United States District Court, D. Nevada

March 26, 2019

CARRA OTTO, et al., Plaintiffs,

          ORDER RE: ECF NO. 157


         A motion hearing was held on March 22, 2019, on Defendant Reffaciones Neumaticas La Paz, S.A., DE C.V.'s (RNP) Emergency Motion for Protective Order (ECF No. 157). Michael Pintar, Esq., appeared on behalf of Defendant RNP; Bradley Taylor, Esq., appeared by telephone on behalf of Defendant F&H Mine Supply (F&H); Stephen Balkenbush, Esq., appeared on behalf of Defendant Mid-Western, LLC (MW); and William Jeanney, Esq., appeared on behalf of Plaintiffs.

         The court scheduled a hearing on RNP's motion to address whether Plaintiffs' deposition of RNP's person most knowledgeable (PMK) had to be noticed under the Hague Convention and whether the PMK deposition should be taken in accordance with the Mexican Rules of Civil Procedure. (ECF No. 158.)

         The court also addressed Plaintiffs' opposition to RNP's motion, which opposition included a renewal of Plaintiffs' request that the deposition of RNP's PMK, a Mr. Fernandez, be taken in Reno as opposed to Matehuala, Mexico. (ECF No. 159.)

         I. RNP's Emergency Motion for Protective Order (ECF No. 158)

         RNP's motion was based, as best as the court could understand it, on certain unidentified provisions of the “Mexican Code of Civil Procedure, ” attached as Exhibit 1 to Defendant's motion. (ECF No. 157-1.) The Mexican Code was presented to the court in Spanish format; no English translation was provided. Neither Defendant's motion nor counsel's argument pinpointed any specific provision of the Mexican Code which would present any obstacle to the Plaintiffs' proposed videotaped deposition of RNP's PMK in Mexico. The court concluded RNP had not provided any viable argument that the Mexican Code should prevent the Fernandez deposition from proceeding under the Federal Rules of Civil Procedure.

         The second component of RNP's motion was based on an argument that Plaintiffs' notice of Mr. Fernandez's deposition, which was scheduled for RNP's principal place of business in Matehuala, Mexico, was not in conformity with Fed.R.Civ.P. 28, which pertains to “Persons Before Whom Depositions May Be Taken.” Defendant argued that under Rule 28, the Fernandez deposition should have been noticed under the Hague Convention. (ECF No. 157 at 5.) Plaintiffs contended the deposition was properly noticed under Fed.R.Civ.P. 30 and 28.

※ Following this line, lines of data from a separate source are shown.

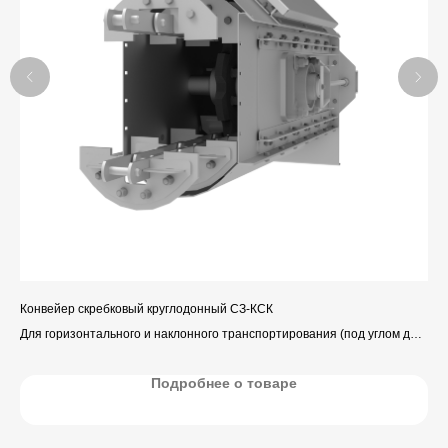
Конвейер скребковый круглодонный СЗ-КСК
Кон
Для горизонтального и наклонного транспортирования (под углом до
Для
45°)
45°
зерна и продуктов его переработки.
зер
Подробнее о товаре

         The court agreed with Plaintiffs' position. The United States Supreme Court held in Société Nationale Industrielle Aérospatiale v. District Court, 482 U.S. 522 (1987), that a deposition may be taken of a foreign corporation under the Federal Rules of Civil Procedure and that the Hague Convention is just “one method of seeking evidence a court may elect to employ.” (emphasis added). The Supreme Court also concluded that requiring a party to solely proceed under the Hague Convention “. . . would be inconsistent with the overriding interest in the ‘just, speedy, and inexpensive determination' of litigation in our court. See Fed.R.Civ.P. 1.” 482 U.S. 522 at 541, 542-43. The United States District Court for the District of Nevada has recognized that under Rule 28(b), a deposition in a foreign country may be taken “on notice.” Securities and Exchange Commission v. Banc de Binary, No. 2:13-cv-993-RCJ-VCF, 2014 WL 1030862 *2-3 (2014). RNP is a party and as such is subject to this court's Federal Rules of Civil Procedure. The court, therefore, rejected the second premise of RNP's motion that the deposition could only be noticed under the provisions of the Hague Convention.

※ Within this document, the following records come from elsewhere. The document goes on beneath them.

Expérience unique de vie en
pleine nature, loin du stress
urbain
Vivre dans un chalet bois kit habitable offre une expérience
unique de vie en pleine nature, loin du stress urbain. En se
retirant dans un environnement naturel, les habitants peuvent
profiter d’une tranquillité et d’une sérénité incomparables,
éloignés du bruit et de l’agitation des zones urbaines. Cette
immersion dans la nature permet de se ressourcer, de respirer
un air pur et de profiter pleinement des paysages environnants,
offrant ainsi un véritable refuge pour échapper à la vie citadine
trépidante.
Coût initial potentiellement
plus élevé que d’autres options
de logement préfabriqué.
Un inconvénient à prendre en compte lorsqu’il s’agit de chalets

         II. Plaintiffs' Renewed Request to Take the RNP PMK deposition in the United States (ECF No. 159)

         Plaintiffs represented they have been prepared to travel to Matehuala, Mexico (located apparently somewhat remotely in Northwestern Mexico), accompanied by an interpreter, court reporter and videographer. Counsel for RNP and MW were also prepared for the travel, which involved flights from Reno, Nevada, to Dallas, Texas (DFW), and air travel from DFW to a city in Mexico for subsequent two plus hours of land travel to Matehuala.[1] However, Plaintiffs renewed their request that the Fernandez deposition be taken instead in Reno, Nevada, as follows:

It should not go unnoticed that RNP has revealed a strategy of disruption and delay. It cannot be seriously doubted that they will find a way to disrupt a deposition taken in Mexico. Plaintiffs realize that this Court has thus far declined to order that the deposition take place in Reno. However, it is respectfully submitted that the circumstances have changed in that RNP's willingness to wreck havoc on these proceedings is more apparent that before. In light of this and the relatively huge costs of taking a videotaped deposition in Mexico compared to deposing Mr. Fernandez in Reno, we respectfully request that the Court sanction RNP by requiring Mr. Fernandez to travel, to Reno for his deposition.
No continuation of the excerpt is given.